### PROBLEM DETAILS
Among the lines below, which ones contain the word "pour"? Copy every such line.

### MATERIAL PROVIDED
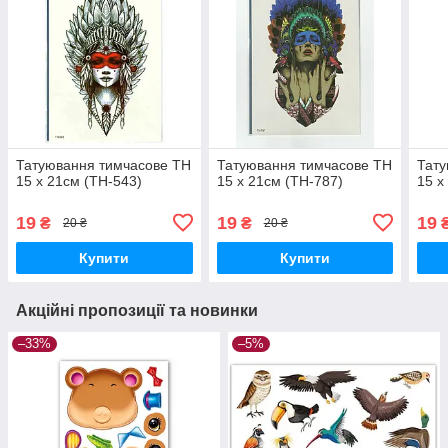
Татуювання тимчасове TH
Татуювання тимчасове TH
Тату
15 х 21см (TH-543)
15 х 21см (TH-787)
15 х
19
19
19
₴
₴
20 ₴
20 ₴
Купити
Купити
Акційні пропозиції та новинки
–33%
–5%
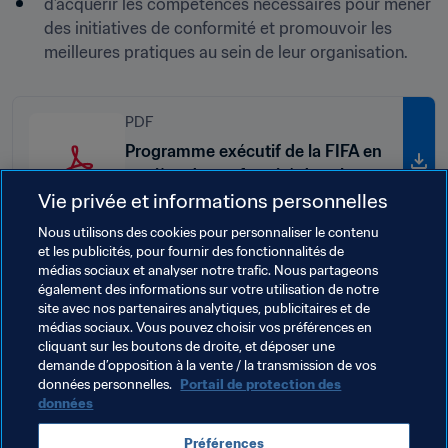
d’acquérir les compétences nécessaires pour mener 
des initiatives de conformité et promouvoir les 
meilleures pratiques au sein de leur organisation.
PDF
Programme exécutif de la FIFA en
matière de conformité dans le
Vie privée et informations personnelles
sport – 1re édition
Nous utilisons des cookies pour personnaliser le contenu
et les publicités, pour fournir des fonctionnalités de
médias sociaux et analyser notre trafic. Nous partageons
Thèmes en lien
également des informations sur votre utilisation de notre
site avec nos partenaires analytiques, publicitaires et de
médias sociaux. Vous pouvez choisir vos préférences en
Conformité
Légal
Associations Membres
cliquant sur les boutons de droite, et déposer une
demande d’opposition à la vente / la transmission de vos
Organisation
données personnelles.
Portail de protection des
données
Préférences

---

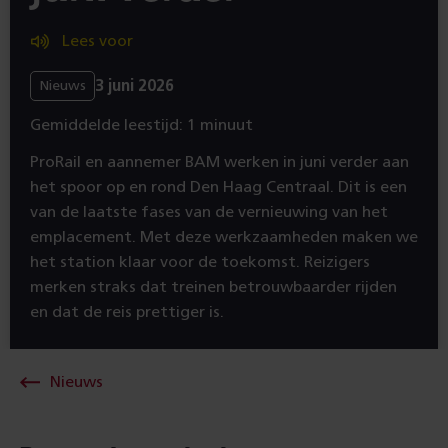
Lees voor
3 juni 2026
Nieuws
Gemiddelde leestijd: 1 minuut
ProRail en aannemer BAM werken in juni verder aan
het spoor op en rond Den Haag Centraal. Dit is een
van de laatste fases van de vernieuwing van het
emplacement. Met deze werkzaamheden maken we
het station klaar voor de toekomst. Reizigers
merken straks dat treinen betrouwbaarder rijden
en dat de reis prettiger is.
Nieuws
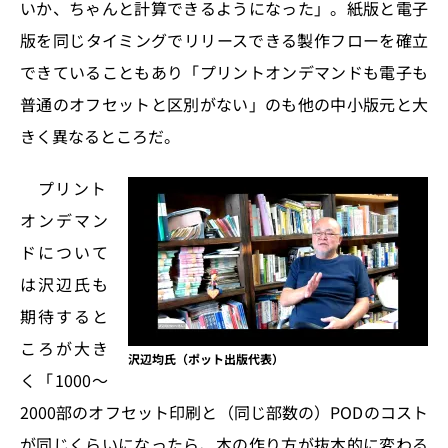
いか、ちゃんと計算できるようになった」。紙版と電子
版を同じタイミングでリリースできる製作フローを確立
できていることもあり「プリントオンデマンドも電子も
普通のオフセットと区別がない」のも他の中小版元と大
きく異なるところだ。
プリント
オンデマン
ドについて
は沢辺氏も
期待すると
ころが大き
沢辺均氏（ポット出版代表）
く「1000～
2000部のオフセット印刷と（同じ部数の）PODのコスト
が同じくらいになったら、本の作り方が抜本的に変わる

### OUTPUT FOR THIS EXERCISE
d’acquérir les compétences nécessaires pour mener 
Nous utilisons des cookies pour personnaliser le contenu
et les publicités, pour fournir des fonctionnalités de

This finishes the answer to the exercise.